Provided records:

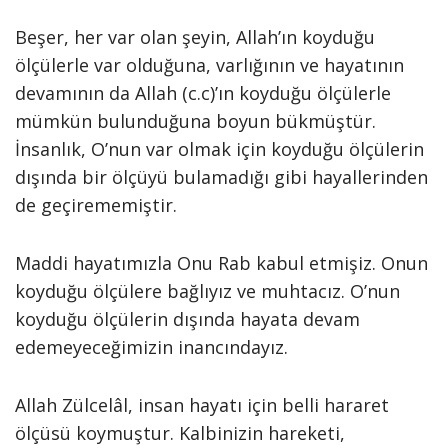
Beşer, her var olan şeyin, Allah’ın koyduğu
ölçülerle var olduğuna, varlığının ve hayatının
devamının da Allah (c.c)’ın koyduğu ölçülerle
mümkün bulunduğuna boyun bükmüştür.
İnsanlık, O’nun var olmak için koyduğu ölçülerin
dışında bir ölçüyü bulamadığı gibi hayallerinden
de geçirememiştir.
Maddi hayatımızla Onu Rab kabul etmişiz. Onun
koyduğu ölçülere bağlıyız ve muhtacız. O’nun
koyduğu ölçülerin dışında hayata devam
edemeyeceğimizin inancındayız.
Allah Zülcelâl, insan hayatı için belli hararet
ölçüsü koymuştur. Kalbinizin hareketi,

Exercise: Repeat the full set of records exactly, and output no pictures.

Response box:
Beşer, her var olan şeyin, Allah’ın koyduğu
ölçülerle var olduğuna, varlığının ve hayatının
devamının da Allah (c.c)’ın koyduğu ölçülerle
mümkün bulunduğuna boyun bükmüştür.
İnsanlık, O’nun var olmak için koyduğu ölçülerin
dışında bir ölçüyü bulamadığı gibi hayallerinden
de geçirememiştir.
Maddi hayatımızla Onu Rab kabul etmişiz. Onun
koyduğu ölçülere bağlıyız ve muhtacız. O’nun
koyduğu ölçülerin dışında hayata devam
edemeyeceğimizin inancındayız.
Allah Zülcelâl, insan hayatı için belli hararet
ölçüsü koymuştur. Kalbinizin hareketi,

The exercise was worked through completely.